Examples of the information we automatically collect include:

• network and connection information, such as the Internet protocol (IP) address used to connect your
computer or other device to the Internet and information about your Internet service provider;
• computer and device information, such as device, application, or browser type and version, browser
plug-in type and version, operating system, or time zone setting;
• the location of your device or computer;
• authentication and security credential information;
• APS Services metrics, such as offering usage, occurrences of technical errors, diagnostic reports, your
settings preferences, backup information, API calls, and other logs;
• the full Uniform Resource Locators (URL) clickstream to, through, and from our website (including date
and time) and APS Services, content you viewed or searched for, page response times, download errors,
and page interaction information (such as scrolling, clicks, and mouse-overs);
• email addresses and phone numbers used to contact us; and
• identifiers and information contained in cookies (see our Cookies Notice).

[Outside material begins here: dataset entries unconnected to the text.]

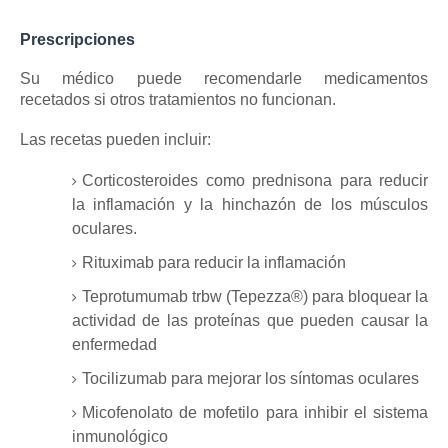
Prescripciones
Su médico puede recomendarle medicamentos
recetados si otros tratamientos no funcionan.
Las recetas pueden incluir:
Corticosteroides como prednisona para reducir
la inflamación y la hinchazón de los músculos
oculares.
Rituximab para reducir la inflamación
Teprotumumab trbw (Tepezza®) para bloquear la
actividad de las proteínas que pueden causar la
enfermedad
Tocilizumab para mejorar los síntomas oculares
Micofenolato de mofetilo para inhibir el sistema
inmunológico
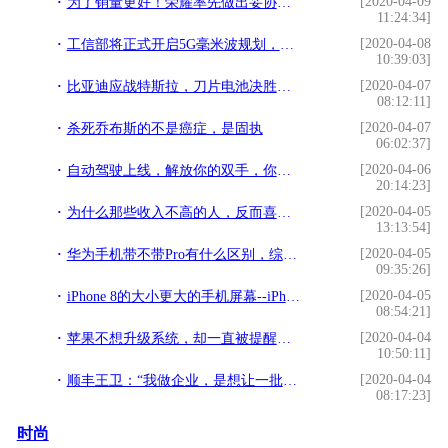
[2020-04-09
为了销量更好！荣耀率先做出妥协，自拍性价比限时降价
11:24:34]
[2020-04-08
工信部将正式开启5G毫米波规划，毫米波或奖迎来产业风口
10:39:03]
[2020-04-07
比亚迪应战特斯拉，刀片电池决胜于关键
08:12:11]
[2020-04-07
杀死乔布斯的不是癌症，是固执
06:02:37]
[2020-04-06
自动驾驶上线，解放你的双手，你想在车里做什么？
20:14:23]
[2020-04-05
为什么那些收入不高的人，反而喜欢买苹果手机。
13:13:54]
[2020-04-05
华为手机带不带Pro有什么区别，综合来看，哪一个的性价比高？
09:35:26]
[2020-04-05
iPhone 8的大小更大的手机屏幕--iPhone 9来了
08:54:21]
[2020-04-04
苹果不想升级系统，却一直被提醒升级？三步轻松搞定
10:50:11]
[2020-04-04
顺丰王卫：“我做企业，是想让一批人得到有尊严的生活”
08:17:23]
时尚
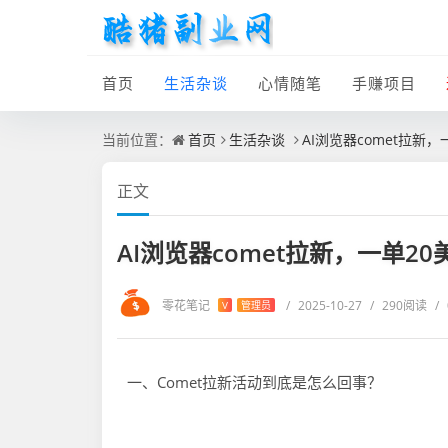
首页
生活杂谈
心情随笔
手赚项目
当前位置：
首页
生活杂谈
AI浏览器comet拉新
正文
AI浏览器comet拉新，一单2
零花笔记
/
2025-10-27
/
290阅读
/
V
管理员
一、Comet拉新活动到底是怎么回事？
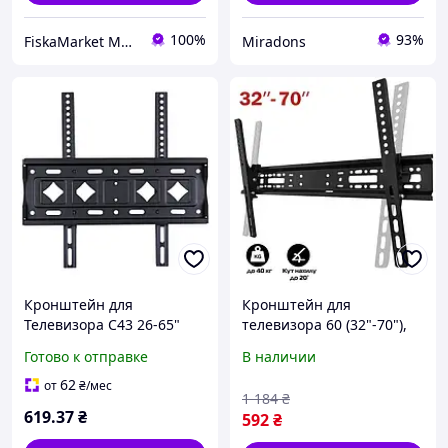
100%
93%
FiskaMarket Магазин приятных покупок
Miradons
Кронштейн для
Кронштейн для
Телевизора C43 26-65"
телевизора 60 (32"-70"),
Черный
Кронштейн для
Готово к отправке
В наличии
телевизора на стену 43
дюйма, Крепление к
62
от
₴
/мес
1 184
₴
стене телевизора, FRC
619
.37
₴
592
₴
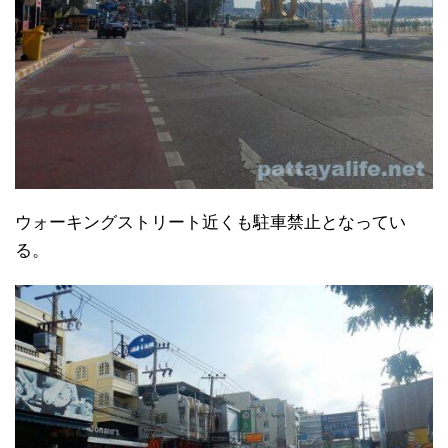
ウォーキングストリート近くも駐車禁止となってい
る。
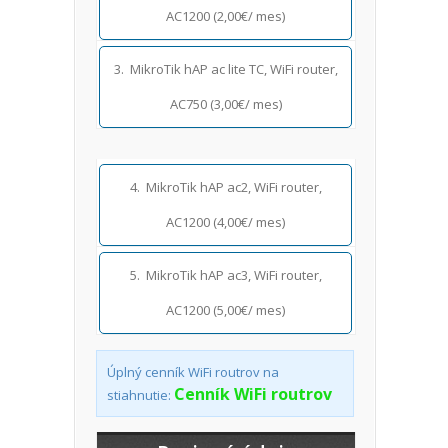
AC1200 (2,00€/ mes)
3. MikroTik hAP ac lite TC, WiFi router,
AC750 (3,00€/ mes)
4. MikroTik hAP ac2, WiFi router,
AC1200 (4,00€/ mes)
5. MikroTik hAP ac3, WiFi router,
AC1200 (5,00€/ mes)
Úplný cenník WiFi routrov na
Cenník WiFi routrov
stiahnutie:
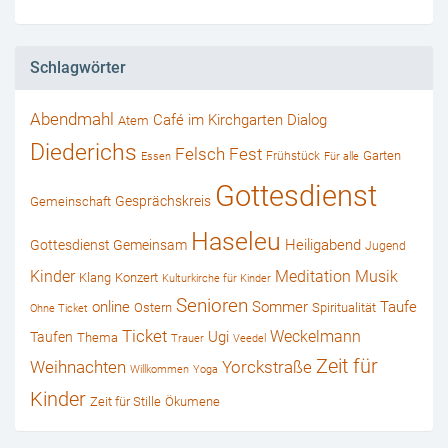
Schlagwörter
Abendmahl
Café im Kirchgarten
Dialog
Atem
Diederichs
Felsch
Fest
Garten
Frühstück
Essen
Für alle
Gottesdienst
Gesprächskreis
Gemeinschaft
Haseleu
Heiligabend
Gottesdienst Gemeinsam
Jugend
Kinder
Musik
Meditation
Klang
Konzert
Kulturkirche für Kinder
Senioren
online
Sommer
Taufe
Ostern
Spiritualität
Ohne Ticket
Ticket
Weckelmann
Ugi
Taufen
Thema
Trauer
Veedel
Zeit für
Weihnachten
Yorckstraße
Willkommen
Yoga
Kinder
Zeit für Stille
Ökumene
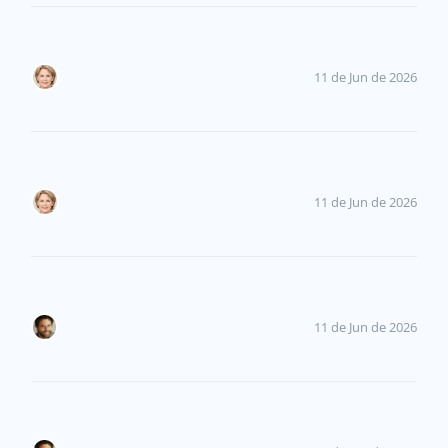
11 de Jun de 2026
11 de Jun de 2026
11 de Jun de 2026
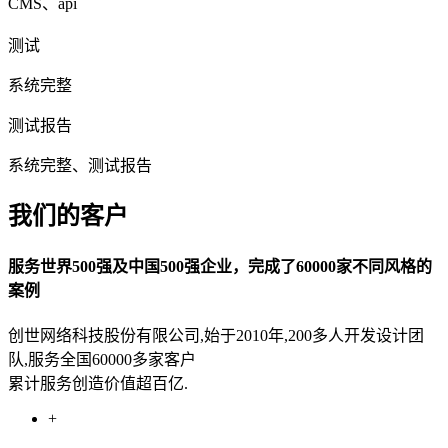
CMS、api
测试
系统完整
测试报告
系统完整、测试报告
我们的客户
服务世界500强及中国500强企业，完成了60000家不同风格的
案例
创世网络科技股份有限公司,始于2010年,200多人开发设计团
队,服务全国60000多家客户
累计服务创造价值超百亿.
+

Information from Other Sources

Examples of information we receive from other sources include:

• marketing, sales generation, and recruitment information, including your name, email address, physical
address, phone number, and other similar contact information;
• subscription, purchase, support, or other information about your interactions with products and
services offered by us, our affiliates (such as APS training courses), or third parties in relation to APS
Services;
• search results and links, including paid listings (such as Sponsored Links); and
• credit history information from credit bureaus.

Information You Can Access

Examples of information you can access through APS Services include:
• your name, email address, physical address, phone number, and other similar contact information;
• usernames, aliases, roles, and other authentication and security credential information;
• your subscription, purchase, usage, billing, and payment history;
• payment settings, such as payment instrument information and billing preferences; and
• tax information.

Merchants can access the information above through the APS Merchant Dashboard.